The average number of daily patients with waterborne diseases visiting outpatient departments at public hospitals in Sylhet division has gone up by nearly 70 per cent, according to an estimate provided by the divisional health office.
Some hospitals saw the number of admitted patients with waterborne diseases double despite strengthening the campaign for distributing water purifying tablets and oral saline across the division to prevent an outbreak of the diseases.
Many upazila health complexes, often operating without power and drinking water supply, are overwhelmed with patients, spilling over to their corridors, while general patients who had withheld treatment because of the flooding also started thronging the health facilities.
The flood death toll, meanwhile, climbed to 82 on Saturday from 73 the day before. The deaths occurred between May 17 and June 25. ‘The rise in waterborne diseases cannot still be called an outbreak. But we fear an outbreak once the floodwater completely receded,’ said Ahmed Hossain, civil surgeon, Sunamganj, the district worst-hit by the flood so far.
In the 24-hour reporting period until 8:00am on Saturday, Sunamganj district saw 100 people get admitted to public hospitals with diarrhoea, double the usual number, according to the civil surgeon office.
The number of patients with skin diseases visiting public hospital outpatient departments also increased while the number of children with fever and cold rose steadily, health officials in Sylhet and Sunamganj said.
Vast swaths of north-eastern Bangladesh, including many areas in Sylhet town, still remained submerged in floodwater as rivers drained very slowly, leaving tens of thousands of people stranded.
As many as 2,66,818 people are still living at 1,517 flood shelters in the four districts of Sylhet division, often with meagre or no food and drinking water. A vast majority of the flood-affected people, even in cities and towns of the affected districts and their upazilas, are drinking floodwater as drinking water sources are lying still submerged or polluted by the flood.

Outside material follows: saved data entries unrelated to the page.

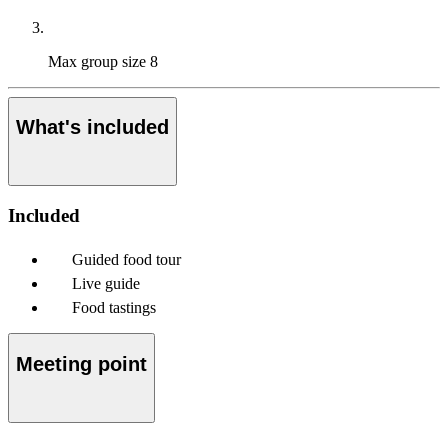
Max group size
8
What's included
Included
Guided food tour
Live guide
Food tastings
Meeting point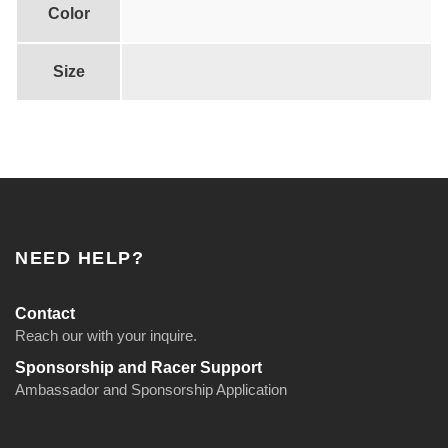
t
Color
i
t
Size
y
NEED HELP?
Contact
Reach our with your inquire.
Sponsorship and Racer Support
Ambassador and Sponsorship Application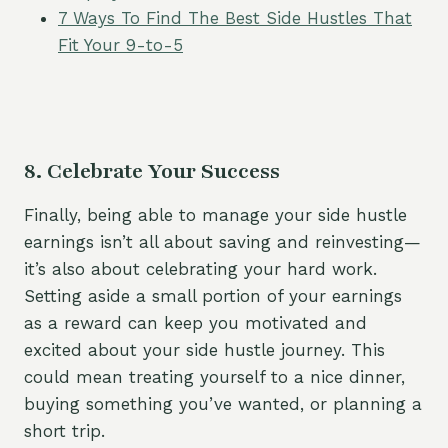
7 Ways To Find The Best Side Hustles That
Fit Your 9-to-5
8. Celebrate Your Success
Finally, being able to manage your side hustle
earnings isn’t all about saving and reinvesting—
it’s also about celebrating your hard work.
Setting aside a small portion of your earnings
as a reward can keep you motivated and
excited about your side hustle journey. This
could mean treating yourself to a nice dinner,
buying something you’ve wanted, or planning a
short trip.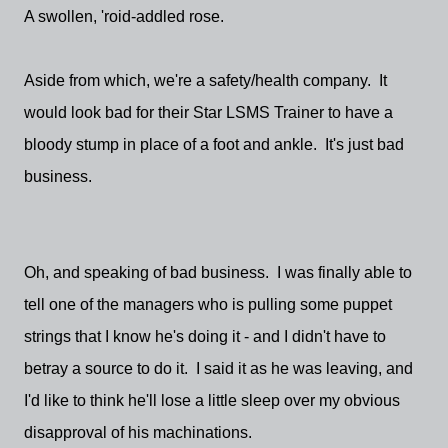
A swollen, 'roid-addled rose.
Aside from which, we're a safety/health company. It
would look bad for their Star LSMS Trainer to have a
bloody stump in place of a foot and ankle. It's just bad
business.
Oh, and speaking of bad business. I was finally able to
tell one of the managers who is pulling some puppet
strings that I know he's doing it - and I didn't have to
betray a source to do it. I said it as he was leaving, and
I'd like to think he'll lose a little sleep over my obvious
disapproval of his machinations.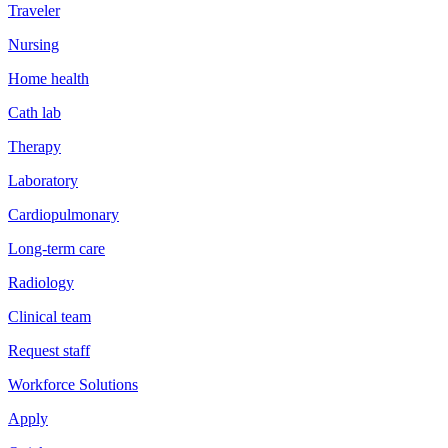
Traveler
Nursing
Home health
Cath lab
Therapy
Laboratory
Cardiopulmonary
Long-term care
Radiology
Clinical team
Request staff
Workforce Solutions
Apply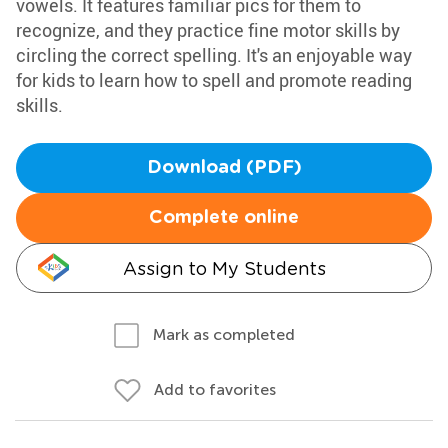
vowels. It features familiar pics for them to
recognize, and they practice fine motor skills by
circling the correct spelling. It's an enjoyable way
for kids to learn how to spell and promote reading
skills.
Download (PDF)
Complete online
Assign to My Students
Mark as completed
Add to favorites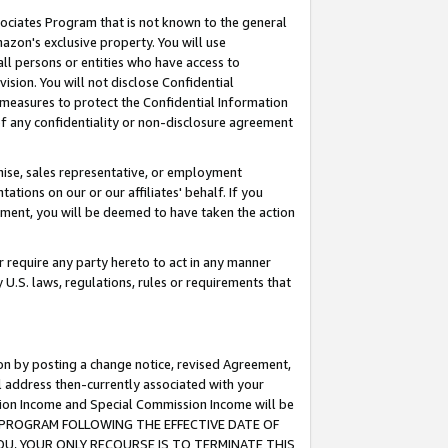
ssociates Program that is not known to the general
azon's exclusive property. You will use
ll persons or entities who have access to
ision. You will not disclose Confidential
e measures to protect the Confidential Information
s of any confidentiality or non-disclosure agreement
chise, sales representative, or employment
ations on our or our affiliates' behalf. If you
reement, you will be deemed to have taken the action
or require any party hereto to act in any manner
y U.S. laws, regulations, rules or requirements that
ion by posting a change notice, revised Agreement,
l address then-currently associated with your
ssion Income and Special Commission Income will be
TES PROGRAM FOLLOWING THE EFFECTIVE DATE OF
OU, YOUR ONLY RECOURSE IS TO TERMINATE THIS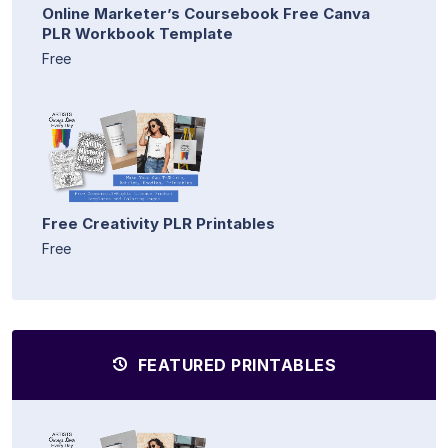
Online Marketer’s Coursebook Free Canva
PLR Workbook Template
Free
Free Creativity PLR Printables
Free
FEATURED PRINTABLES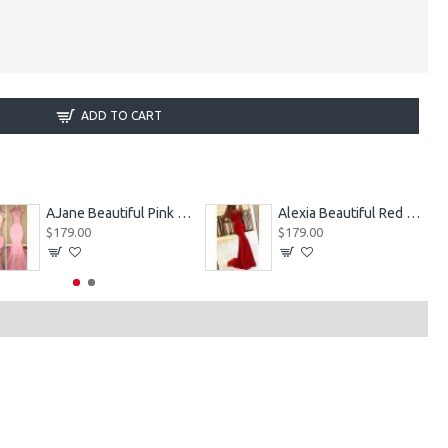
ADD TO CART
AJane Beautiful Pink Halter Backless Appliques Mermaid Prom Dresses With Chapel Train
Alexia Beautiful Red Spaghetti Straps Backless Appliques Sheath Evening Dresses
$179.00
$179.00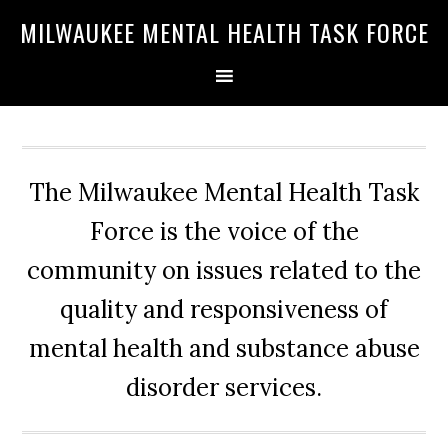
Skip
Skip
Skip
MILWAUKEE MENTAL HEALTH TASK FORCE
to
to
to
primary
main
primary
navigation
content
sidebar
The Milwaukee Mental Health Task
Force is the voice of the
community on issues related to the
quality and responsiveness of
mental health and substance abuse
disorder services.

‘Fever patients are also on the rise. It may be because of increasing Covid infection or of unsafe drinking water,’ said Saikul Islam, resident medical officer, upazila health complex, Jagannathpur, Sunamganj. The Jagannathpur upazila health complex were attending to 18 diarrhoea patients, double the usual number, as of 5:00pm on Saturday despite several daily releases.
The 50-bed upazila health complex had patients admitted more than its capacity with many of them lying on the floor. Ten days into the beginning of the monsoon deluge, the divisional public health engineering office still did not know how many tube wells, the main source of drinking water in rural Bangladesh, went under floodwater, let alone restore their potability after they come out of water.

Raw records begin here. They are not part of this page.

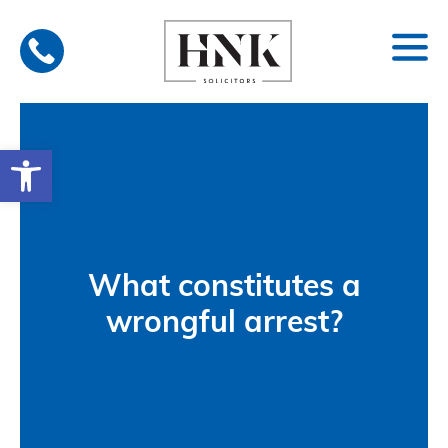
Skip
to
content
Open toolbar
What constitutes a
wrongful arrest?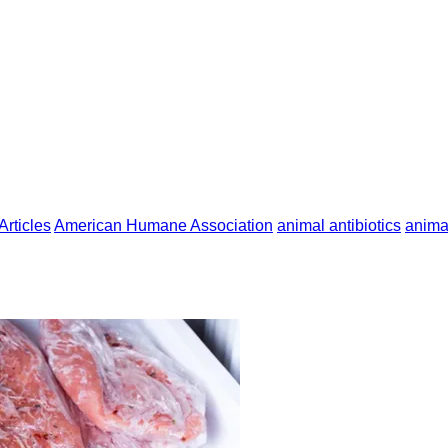
Articles
American Humane Association
animal antibiotics
anima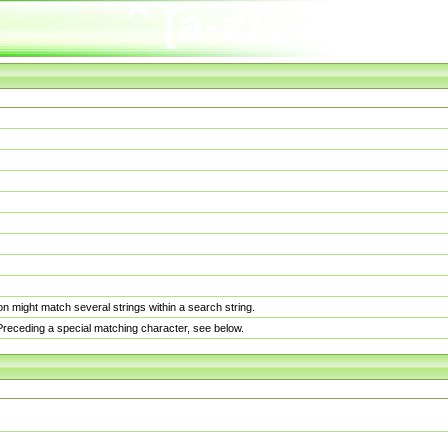
n might match several strings within a search string.
. Preceding a special matching character, see below.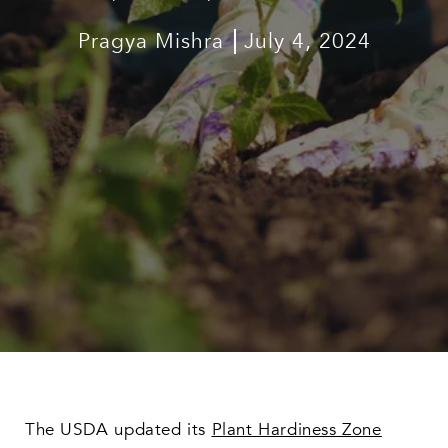
Pragya Mishra
July 4, 2024
The USDA updated its
Plant Hardiness Zone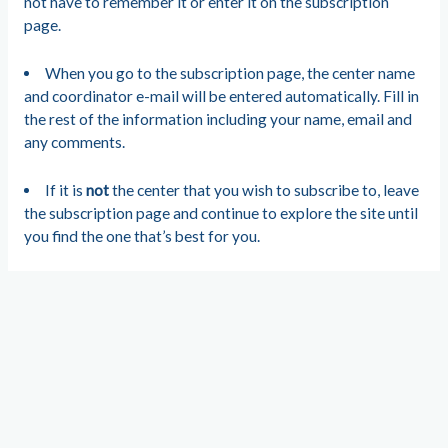
not have to remember it or enter it on the subscription
page.
When you go to the subscription page, the center name
and coordinator e-mail will be entered automatically. Fill in
the rest of the information including your name, email and
any comments.
If it is
not
the center that you wish to subscribe to, leave
the subscription page and continue to explore the site until
you find the one that’s best for you.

Only seven mobile water treatment plants, with a capacity of purifying 600 litres of water per hour, have been deployed in Sylhet division, four of them in Sylhet district. Public hospitals in Sylhet division usually treated 150 to 160 patients with waterborne diseases daily but the number shot up to 250 on Saturday, he said.

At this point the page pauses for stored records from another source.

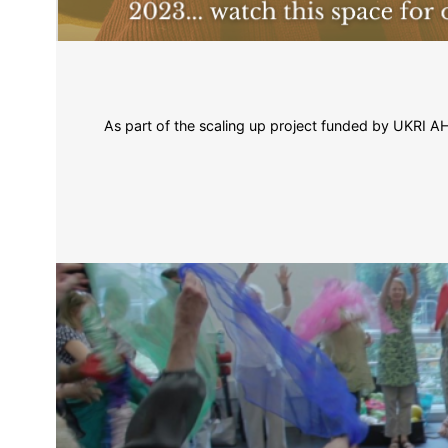
As part of the scaling up project funded by UKRI AHRC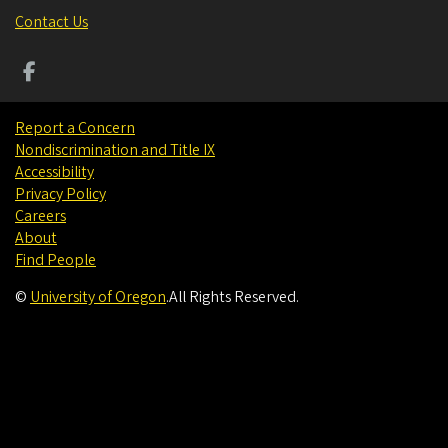
Contact Us
Report a Concern
Nondiscrimination and Title IX
Accessibility
Privacy Policy
Careers
About
Find People
©
University of Oregon
.
All Rights Reserved.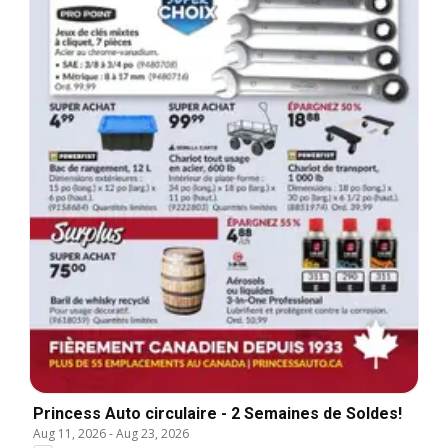
Princess Auto circulaire - 2 Semaines de Soldes!
Aug 11, 2026
-
Aug 23, 2026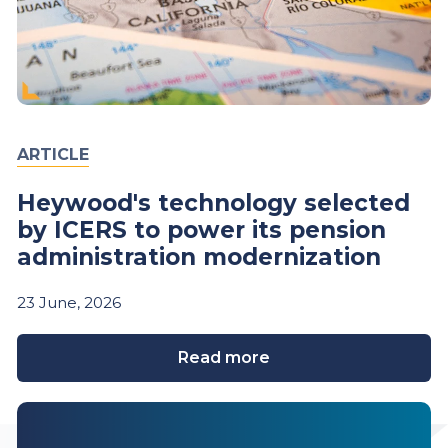
ARTICLE
Heywood's technology selected
by ICERS to power its pension
administration modernization
23
June,
2026
Read more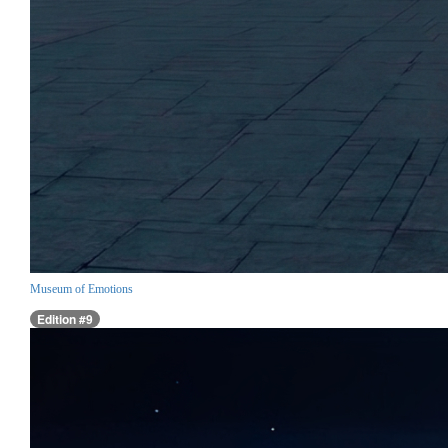
Museum of Emotions
Edition #9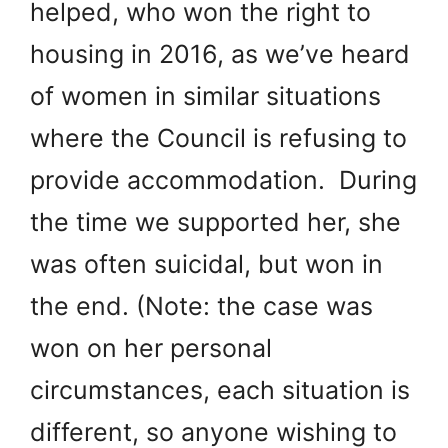
helped, who won the right to
housing in 2016, as we’ve heard
of women in similar situations
where the Council is refusing to
provide accommodation. During
the time we supported her, she
was often suicidal, but won in
the end. (Note: the case was
won on her personal
circumstances, each situation is
different, so anyone wishing to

The flood-affected poor people, mostly subsistence farmers, have been left more vulnerable to diseases than before by the flood as they had very little to eat since it hit on June 16, further weakening their already weak immunity.
For such an overwhelming number of flood-affected people in the north-east, only 3,563 tonnes of rice, 59,894 packets of dry food, 16.65 lakh water purifying tablets and Tk 4.25 crore in cash were distributed. Health officials said that medical teams were visiting flood shelters, where men, women, children and livestock were crammed, often without access to safe drinking water and sanitation, to keep waterborne diseases in check.
The divisional health office is distributing oral saline and water purifying tablets through their employees at union level and local government channels. Meanwhile, electricity could not be restored to seven of the 11 upazilas of Sunamganj as of Saturday.